目的地にたどり着くまでに、飼い主の間を転々と放浪しながら犬の話は続いていく。

旅の途中に人家はいくらでもあったはずだ。なぜ、弥一の家にやって来たのだろうか。孤独のにおい、死の匂いを嗅ぎ分けたからではないかと弥一は思う。

という記述にあるとおり、この犬の新しい飼い主になる者達はみな、孤独や犯罪や死の香りがする。そんな飼い主に寄り添い、また転々と飼い主を変えながらも、ある目的地に向かって旅立つ。
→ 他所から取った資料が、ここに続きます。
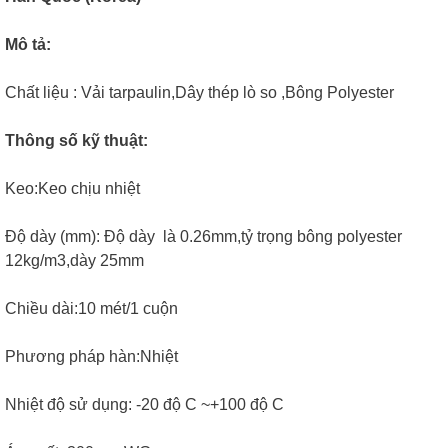
Mô tả:
Chất liệu : Vải tarpaulin,Dây thép lò so ,Bông Polyester
Thông số kỹ thuật:
Keo:Keo chịu nhiệt
Độ dày (mm): Độ dày là 0.26mm,tỷ trọng bông polyester
12kg/m3,dày 25mm
Chiều dài:10 mét/1 cuộn
Phương pháp hàn:Nhiệt
Nhiệt độ sử dụng: -20 độ C ~+100 độ C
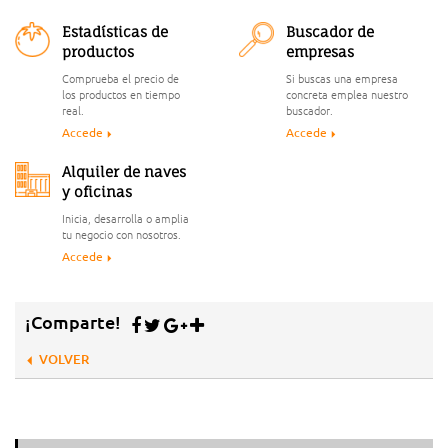
Estadísticas de
Buscador de
productos
empresas
Comprueba el precio de
Si buscas una empresa
los productos en tiempo
concreta emplea nuestro
real.
buscador.
Accede
Accede
Alquiler de naves
y oficinas
Inicia, desarrolla o amplia
tu negocio con nosotros.
Accede
¡Comparte!
VOLVER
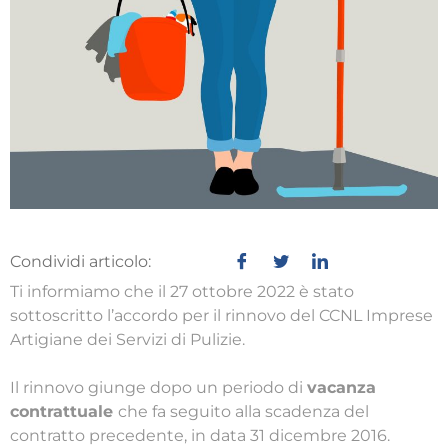
Condividi articolo:
Ti informiamo che il 27 ottobre 2022 è stato
sottoscritto l’accordo per il rinnovo del CCNL Imprese
Artigiane dei Servizi di Pulizie.
Il rinnovo giunge dopo un periodo di
vacanza
contrattuale
che fa seguito alla scadenza del
contratto precedente, in data 31 dicembre 2016.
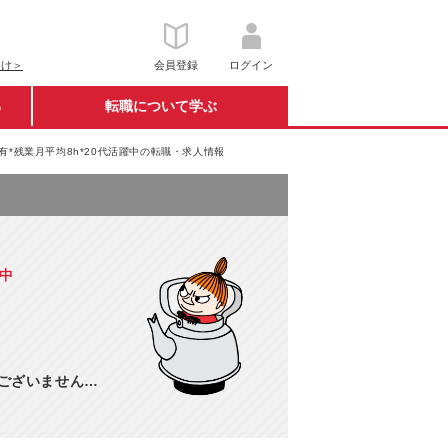
向け＞
会員登録
ログイン
る
転職について学ぶ
有*残業月平均8h*20代活躍中の転職・求人情報
躍中
訳ございません…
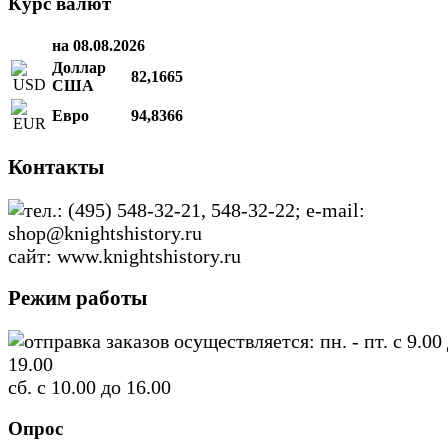
Курс валют
на 08.08.2026
Доллар
82,1665
США
Евро
94,8366
Контакты
тел.: (495) 548-32-21, 548-32-22; e-mail:
shop@knightshistory.ru
сайт: www.knightshistory.ru
Режим работы
отправка заказов осуществляется: пн. - пт. с 9.00
19.00
сб. с 10.00 до 16.00
Опрос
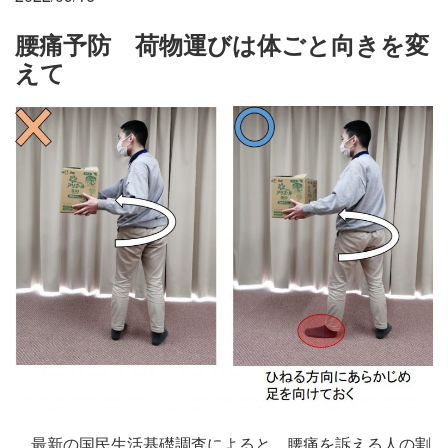
施設・料金
腰痛予防 荷物運びは体ごと向きを変
えて
アクセス
最新の国民生活基礎調査によると、腰痛を訴える人の割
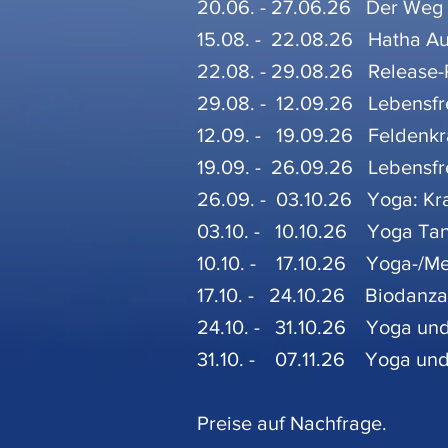
20.06. - 27.06.26 Der Weg d
15.08. - 22.08.26 Hatha A
22.08. - 29.08.26 Release-
29.08. - 12.09.26 Lebensf
12.09. - 19.09.26 Feldenk
19.09. - 26.09.26 Lebensf
26.09. - 03.10.26 Yoga: Kra
03.10. - 10.10.26 Yoga Ta
10.10. - 17.10.26 Yoga-/Med
17.10. - 24.10.26 Biodanza
24.10. - 31.10.26 Yoga un
31.10. - 07.11.26 Yoga un
Preise auf Nachfrage.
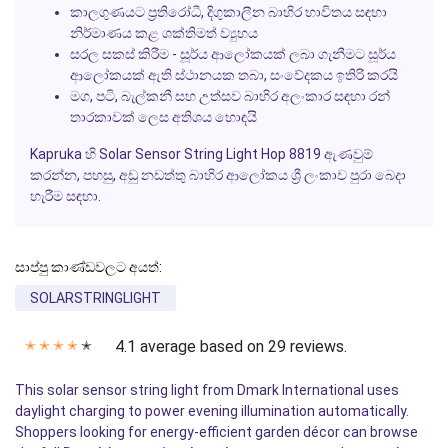
කාලගුණයට ප්‍රතිරෝධී, දිගුකාලීන බාහිර භාවිතය සඳහා
නිර්මාණය කළ ශක්තිමත් ව්‍යුහය
සරල සකස් කිරීම - සූර්ය ආලෝකයක් ලබා ගැනීමට සූර්ය
ආලෝකයක් ඇති ස්ථානයක තබා, සංවේදකය ඉතිරි කරයි
මග, පටි, බැල්කනී සහ උත්සව බාහිර අලංකාර සඳහා රන්
තාරකාවක් ලෙස අතිශය හොඳයි
Kapruka හි Solar Sensor String Light Hop 8819 ඇණවුම්
කරන්න, පහසු, අඩු නඩත්තු බාහිර ආලෝකය ශ්‍රී ලංකාව පුරා බෙදා
හැරීම සඳහා.
සාප්පු කාණ්ඩවලට අයත්:
SOLARSTRINGLIGHT
4.1 average based on 29 reviews.
✭
✭
✭
✭
✭
This solar sensor string light from Dmark International uses
daylight charging to power evening illumination automatically.
Shoppers looking for energy-efficient garden décor can browse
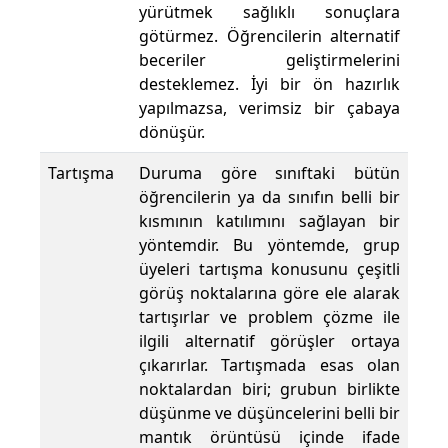
yürütmek sağlıklı sonuçlara
götürmez. Öğrencilerin alternatif
beceriler geliştirmelerini
desteklemez. İyi bir ön hazırlık
yapılmazsa, verimsiz bir çabaya
dönüşür.
Tartışma
Duruma göre sınıftaki bütün
öğrencilerin ya da sınıfın belli bir
kısmının katılımını sağlayan bir
yöntemdir. Bu yöntemde, grup
üyeleri tartışma konusunu çeşitli
görüş noktalarına göre ele alarak
tartışırlar ve problem çözme ile
ilgili alternatif görüşler ortaya
çıkarırlar. Tartışmada esas olan
noktalardan biri; grubun birlikte
düşünme ve düşüncelerini belli bir
mantık örüntüsü içinde ifade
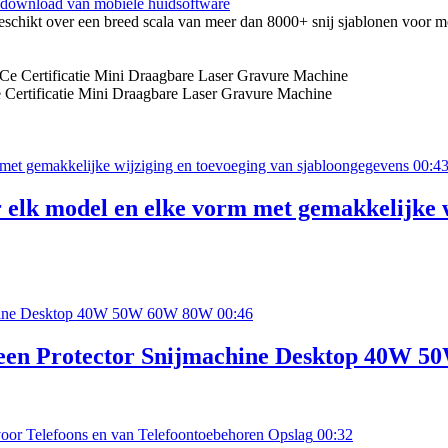
download van mobiele huidsoftware
schikt over een breed scala van meer dan 8000+ snij sjablonen voor mo
e Certificatie Mini Draagbare Laser Gravure Machine
00:4
lk model en elke vorm met gemakkelijke w
00:46
reen Protector Snijmachine Desktop 40W 
00:32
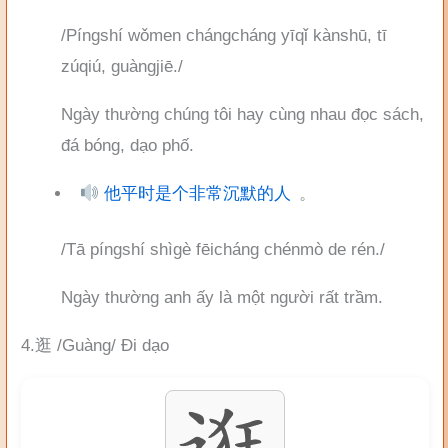
/Píngshí wǒmen chángcháng yīqǐ kànshū, tī
zúqiú, guàngjiē./
Ngày thường chúng tôi hay cùng nhau đọc sách,
đá bóng, dạo phố.
他平时是个非常沉默的人
。
/Tā píngshí shìgè fēicháng chénmò de rén./
Ngày thường anh ấy là một người rất trầm.
4.逛 /Guàng/ Đi dạo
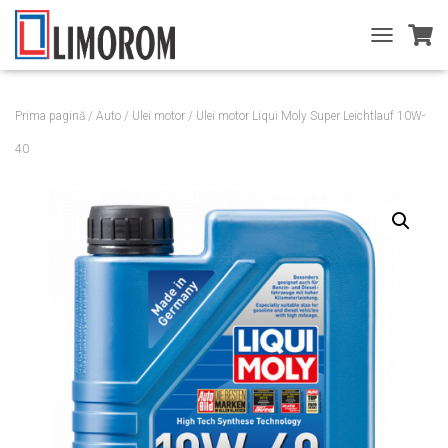
T
O
G
G
Prima pagină
/
Auto
/
Ulei motor
/ Ulei motor Liqui Moly Super Leichtlauf 10W-
L
E
40
N
A
V
I
G
A
T
I
O
N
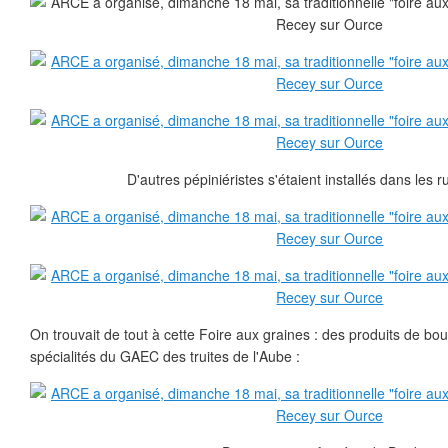
D'autres pépiniéristes s'étaient installés dans les r
On trouvait de tout à cette Foire aux graines : des produits de b
spécialités du GAEC des truites de l'Aube :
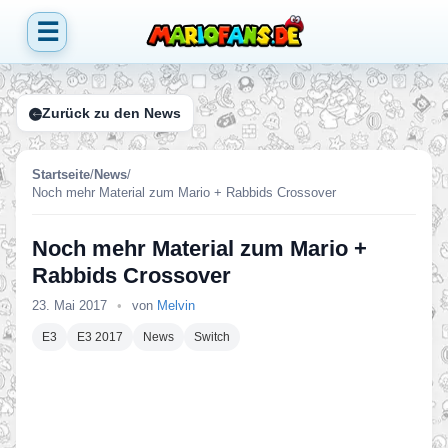
☰
Zurück zu den News
Startseite
/
News
/
Noch mehr Material zum Mario + Rabbids Crossover
Noch mehr Material zum Mario +
Rabbids Crossover
23. Mai 2017
•
von
Melvin
E3
E3 2017
News
Switch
「男と犬」では、家族のために犯罪に手をそめる男をハラハラしながら見守り、
「泥棒と犬」では、生きるために悪事に手を染めざるを得なかったミゲルという外国人に同情し、
「夫婦と犬」では、ラストで出来損ないの夫に対して「ざまあみろ」とスカっとして
「娼婦と犬」では、女の秘密に驚き
「老人と犬」では、決して家庭的でなかった老人になぜか感情移入した。

それぞれの飼い主を元を経たあと、最後の目的地に到着した犬。

これほど賢い犬もいるのなら人間の生涯の友になれるんだなと、改めて犬という動物を見直した。